第六四話 風の噂
私達は中庭の真ん中。隅の方には少し人が居る程度。ここで何言ったって大丈夫ね。
「ねぇ、エニーって呼んでもいい?」
また蓮子が失礼な事を! 全く、本当に自由人なのね。
「別にいいですよ。そういえばお二人の名前を聞いてませんでした」
名前、いいんだ……私の時は嫌だったけど。
そっか、私達の事何にも知らないんだったわね。
「あーそうだったね。私は宇佐見蓮子。物理学専攻。『月を見て今いる場所が分かり、星の光を見て今の時間が分かる瞳』を持っているんだ!」
「星の光で時間、月で位置……ですか。そちらは?」
エニーは蓮子を見ていたけど、私の方に体を向かせた。
「私はマエリベリー・ハーンよ。蓮子にはメリーって呼ばれてるわ。専攻は相対性精神学。因みに蓮子と同じような瞳を持っているのよ」
「どんな目ですか?」
また字が違うぅ……。目は''目''じゃなくて''瞳''だって。
ちょっといらっとくるわね。何故かしら? 顔が近いからかしらね。
「けっ『結界の境目を見る瞳』よ」
「結界の……境目!? 一番見てはいけないものじゃないですか!?」
「近い近い近い。一回離そうね」
「あっ、また私ったら。同じ過ちを……」
近かった顔が離れると太陽の光が私を照らす。
蓮子の方をちらっと見ると、空をじっと見ている。今何時かしら?
「すぅ、はぁ……さて。何故二人共そんな目を持っているのですか?」
だから……やっぱりいいわ。いちいち言ってるときりがないわ。後できっちり言っとかなくちゃ!
「生まれつき……? ね、蓮子」
「え、あっ、えっ? な、何?」
集中してるとすぐ驚くんだから。前にも何回もあったわね。
吃驚している蓮子は少し慌てる。一人、道に躓いている蓮子を想像してると少し苦笑いした。でも、私はそんな蓮子を笑いながらも助けるわ。
「もう……蓮子のその瞳はいつからのかって」
「あー、んー……いつだっけね? 分からないから生まれつきなのかな?」
「随分と曖昧ね。何か隠してるの?」
「別に……そんな事ないけど?」
「そう」
意外に隠してたりしてね。私に黙って……狡いわね。
考えても分からない蓮子の秘封は、いつまで経っても分からないまんまだったわ。
「それで……エニー、本題本題」
「あー! すいません。つい訊ねるのが私の癖でしてね」
新聞部だものね。そういうのも分かる気がするわ。
そういえば相棒、蓮子はどうやって情報を仕入れるのかしら? また蓮子の秘封を見つけたわ。また考えなきゃ。
「丁度いい頃ですね……風が言ってる……」
エニーは心地よさそうに目を瞑り、耳を澄ました。私も同じ事をやってみるけど、風が体を通り抜ける音しか聞こえないわ。

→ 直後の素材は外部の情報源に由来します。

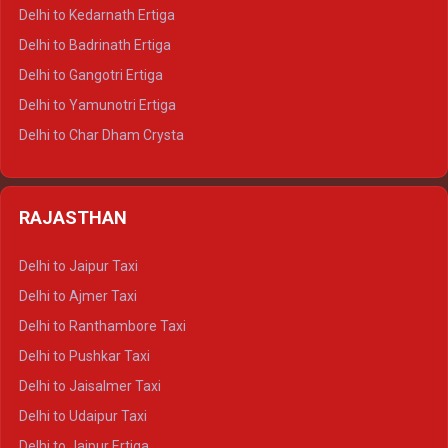
Delhi to Haldwani Crysta
Delhi to Kedarnath Ertiga
Delhi to Haridwar Tempo Traveller
Delhi to Badrinath Ertiga
Delhi to Rishikesh Tempo Traveller
Delhi to Gangotri Ertiga
Delhi to Mussoorie Tempo Traveller
Delhi to Yamunotri Ertiga
Delhi to Jim Corbett Tempo Traveller
Delhi to Char Dham Crysta
Delhi to Nainital Tempo Traveller
Delhi to Kedarnath Crysta
Delhi to Almora Tempo Traveller
Delhi to Badrinath Crysta
Delhi to Haldwani Tempo Traveller
RAJASTHAN
Delhi to Gangotri Crysta
Delhi to Yamunotri Crysta
Delhi to Jaipur Taxi
Delhi to Char Dham Tempo Traveller
Delhi to Ajmer Taxi
Delhi to Kedarnath Tempo Traveller
Delhi to Ranthambore Taxi
Delhi to Badrinath Tempo-traveller
Delhi to Pushkar Taxi
Delhi to Gangotri Tempo Traveller
Delhi to Jaisalmer Taxi
Delhi to Yamunotri Tempo Traveller
Delhi to Udaipur Taxi
Delhi to Jaipur Ertiga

目を開いて蓮子を見ると、蓮子も同じ事をしていた。目が開いた時に透かさずアイコンタクトをするけど、蓮子は首を横に振った。
一体エニーには何が聞こえるのかしら?風が人のように話すのかしら?
「んー……校内のカフェで抜き打ちサービスを明日にて行うそうですよ?」
目を開けてこっちを見たエニーは、至って普通の顔で言った。エニーは大学二年生って言ってたわね。二年もやっているから普通になってくるか。
「そ、そうなの!? い、いつ? 何のサービス?」
あそこのパフェが大好きな蓮子。透かさず訊ねるわ。
「え、えっと……時間はお昼辺り。サービスは……一割引ですね」
「ほ、本当? 本当だよね?」
大好きだからって言って追い詰めるのは駄目よ、蓮子。って言っても駄目か。
「ええ……まぁ、はい」
「本当? ありがとう!! やった!!」
流石のエニーも蓮子の追い詰めには敵わないわね。ちょっと後退してたものね。
「メリー! エニーの能力凄いと思わない? 思わない?」
うわっ、私まで絡まないでよ。苦手なのよ、ハイテンション蓮子は。
「え、ええ。そうね」
「よしっ! 気に入ったよ、エニー! 貴女は次から秘封倶楽部所属を許可する!この私がね」
「えっ、教授に所属願は━━」
「大丈夫!私達は非公式だから!」
いや、そういう問題じゃないから。
全部言い終わるまで聞いていたエニーの言葉も、ついに口が鋏まれた。蓮子のせいでね。
取り合えずなんやかんやあったけど、エニーは秘封倶楽部に所属する事になったわ。勿論、所属願はちゃんと出したわよ。